7.1 Frequent Mistakes

| Pitfall | Symptom | Solution | |———|———|———-| | Off-by-one in ranges | address classified wrong | use start <= addr < end | | Misparsed path | labels missing | parse remainder after inode | | Hardcoded /proc | tool fails in tests | add --input |

7.2 Debugging Strategies

  • Print parsed tokens before classification.
  • Compare your output with cat /proc/self/maps.
  • Use assert on range ordering.

7.3 Performance Traps

Parsing is small; performance issues usually come from overly complex regex or dynamic allocations inside loops.
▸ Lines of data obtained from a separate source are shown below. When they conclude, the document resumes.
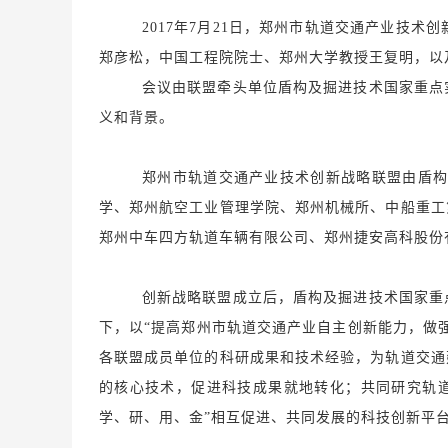
2017
年
7月21日，郑州市轨道交通产业技术
郑彦松，中国工程院院士、郑州大学教授王复明，以
会议由联盟牵头单位盾构及掘进技术国家重点
义和背景。
郑州市轨道交通产业技术创新战略联盟由盾
学、郑州航空工业管理学院、郑州机械所、中船重工
郑州中车四方轨道车辆有限公司、郑州捷安高科股份
创新战略联盟成立后，盾构及掘进技术国家重
下，以
“提高郑州市轨道交通产业自主创新能力，做
各联盟成员单位的科研成果和技术经验，为轨道交通
的核心技术，促进科技成果就地转化；共同研究轨
学、研、用、金”相互促进、共同发展的科技创新平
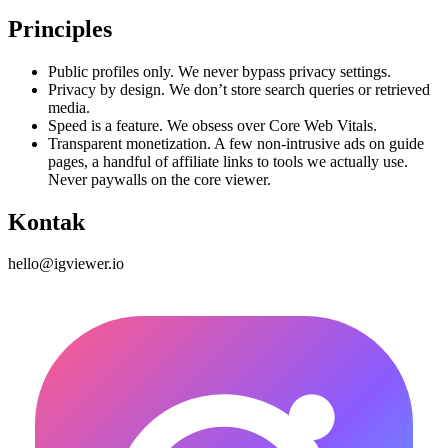
Principles
Public profiles only. We never bypass privacy settings.
Privacy by design. We don’t store search queries or retrieved
media.
Speed is a feature. We obsess over Core Web Vitals.
Transparent monetization. A few non-intrusive ads on guide
pages, a handful of affiliate links to tools we actually use.
Never paywalls on the core viewer.
Kontak
hello@igviewer.io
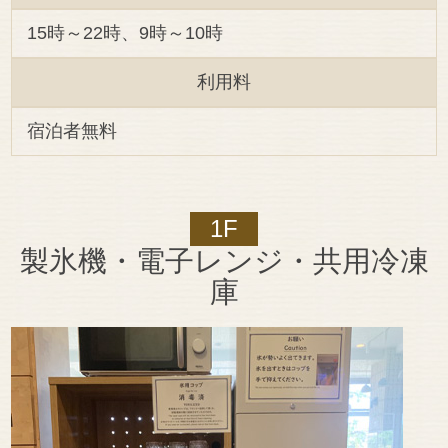
15時～22時、9時～10時
利用料
宿泊者無料
1F
製氷機・電子レンジ
・共用冷凍
庫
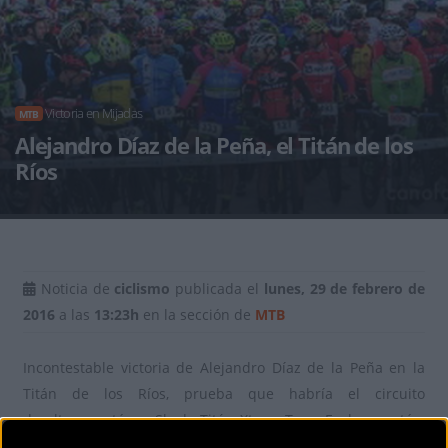
Victoria en Mijadas
MTB
Alejandro Díaz de la Peña, el Titán de los
Ríos
Noticia de
ciclismo
publicada el
lunes, 29 de febrero de
2016
a las
13:23h
en la sección de
MTB
Incontestable victoria de Alejandro Díaz de la Peña en la
Titán de los Ríos, prueba que habría el circuito
de ultramaratónes Skoda Titán Xtrem Tour. En la maratón,
Alberto Trujillo fue el primero en cruzar la meta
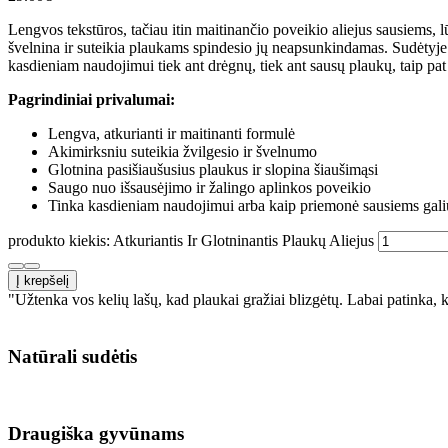
Lengvos tekstūros, tačiau itin maitinančio poveikio aliejus sausiems, lū
švelnina ir suteikia plaukams spindesio jų neapsunkindamas. Sudėtyje 
kasdieniam naudojimui tiek ant drėgnų, tiek ant sausų plaukų, taip pa
Pagrindiniai privalumai:
Lengva, atkurianti ir maitinanti formulė
Akimirksniu suteikia žvilgesio ir švelnumo
Glotnina pasišiaušusius plaukus ir slopina šiaušimąsi
Saugo nuo išsausėjimo ir žalingo aplinkos poveikio
Tinka kasdieniam naudojimui arba kaip priemonė sausiems gali
produkto kiekis: Atkuriantis Ir Glotninantis Plaukų Aliejus
Į krepšelį
"Užtenka vos kelių lašų, kad plaukai gražiai blizgėtų. Labai patinka,
Natūrali sudėtis
Draugiška gyvūnams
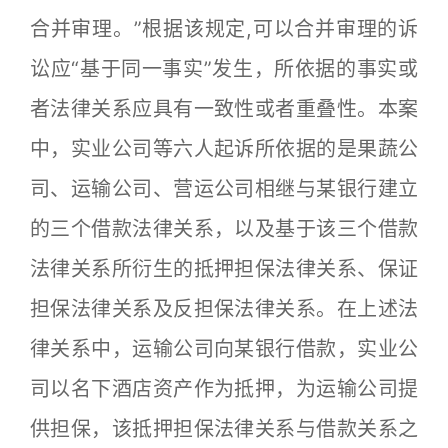
合并审理。”根据该规定,可以合并审理的诉
讼应“基于同一事实”发生，所依据的事实或
者法律关系应具有一致性或者重叠性。本案
中，实业公司等六人起诉所依据的是果蔬公
司、运输公司、营运公司相继与某银行建立
的三个借款法律关系，以及基于该三个借款
法律关系所衍生的抵押担保法律关系、保证
担保法律关系及反担保法律关系。在上述法
律关系中，运输公司向某银行借款，实业公
司以名下酒店资产作为抵押，为运输公司提
供担保，该抵押担保法律关系与借款关系之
8. Extensions & Challenges

8.1 Beginner Extensions

  • Add --json output.
  • Add colorized output.

8.2 Intermediate Extensions

  • Add --addr <hex> to classify arbitrary address.
  • Show region size in KB/MB.

8.3 Advanced Extensions

  • Add symbol lookup with addr2line for text addresses.
  • Visualize memory map as ASCII bar chart.

9. Real-World Connections

9.1 Industry Applications

  • Debugging tools: crash triage uses memory maps to identify faults.
  • Security: exploit mitigations rely on memory layout randomness.
  • pmap: shows process memory mappings.
  • procps: process tools that parse /proc.

9.3 Interview Relevance

  • Explaining stack vs heap and ASLR is a common systems interview topic.

10. Resources

10.1 Essential Reading

  • CSAPP Ch. 9 (Virtual Memory)
  • OSTEP VM chapters

10.2 Video Resources

  • “Virtual Memory” lectures from MIT 6.828 / 6.1810

10.3 Tools & Documentation

  • man 5 proc for /proc/self/maps
  • man 3 printf for %p

11. Self-Assessment Checklist

11.1 Understanding

  • I can explain virtual memory and ASLR.
  • I can parse /proc/self/maps into ranges.
  • I can classify an address into the correct region.

11.2 Implementation

  • Summary output matches golden path.
  • Missing file errors are handled with exit code 2.
  • Code is clean and documented.

11.3 Growth

  • I can explain my output in a debugging session.
  • I documented surprising results.

12. Submission / Completion Criteria

Minimum Viable Completion:

  • Prints addresses for text/data/bss/heap/stack.
  • Parses /proc/self/maps and labels regions.
  • Passes fixture test.

Full Completion:

  • Includes --offsets and --input modes.
  • Outputs aligned summary and full map.

Excellence (Going Above & Beyond):

  • Adds JSON output and address lookup.
  • Includes ASCII memory map visualization.